Customer Success Processes
Onboarding
Stage-appropriate approach: Founder-led, white glove. Every customer gets personal attention — this is about learning, not optimizing.
What Build stage onboarding looks like:
- Founder runs onboarding — Critical to understand where customers get stuck, what confuses them, what delights them.
- High-touch, manual — Walk them through setup. Do things for them if needed. Unit economics don't matter yet.
- Document as it happens — Note what questions come up, what trips people up. This becomes the onboarding playbook later.
Minimum onboarding structure:
- Kickoff call — Align on goals, timeline, success criteria
- Setup/configuration — Help them get the product running
- Training — Show them how to use it for their specific use case
- First value checkpoint — Confirm they've gotten initial value (within first 1-2 weeks)
What qualification reveals:
- Time to first value — how long does it take?
- Common blockers — what slows people down?
- Success patterns — what do successful customers do differently?
Playbook reference: → Onboarding and Process Improvement (for later — when you have patterns to systematize)
Success Metrics
Stage-appropriate approach: Keep it simple. Track usage and satisfaction — don't build elaborate health scores yet.
What to track at Build:
| Metric | What It Reveals | How to Track |
|---|---|---|
| Login frequency | Are they using it? | Product analytics or CRM |
| Core action completion | Are they getting value? | Define your "aha moment" action |
| NPS or satisfaction | How do they feel about it? | Simple survey after 30 days |
| Support requests | What's confusing? | Email/Slack volume |
What NOT to track yet:
- Elaborate health scores (not enough data to calibrate)

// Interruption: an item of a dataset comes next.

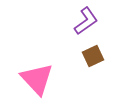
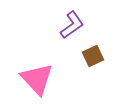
purple L-shape: moved 14 px left, 4 px down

- Predictive churn models (sample size too small)
- Segment-specific benchmarks (no segments yet)
How to use these metrics:
- Weekly: Scan for customers who've gone quiet (low login) — reach out personally
- Monthly: Review NPS responses — founder should read every one
- Quarterly: Look for patterns in who succeeds vs. who churns
Playbook reference: → Customer Lifecycle (for later — when you have volume)
Product Feedback Collection
Stage-appropriate approach: Founder is the feedback loop. Stay close to customers — don't delegate this yet.
How to collect feedback at Build:
- Weekly customer calls — Schedule regular check-ins with active customers. 15-30 min is enough.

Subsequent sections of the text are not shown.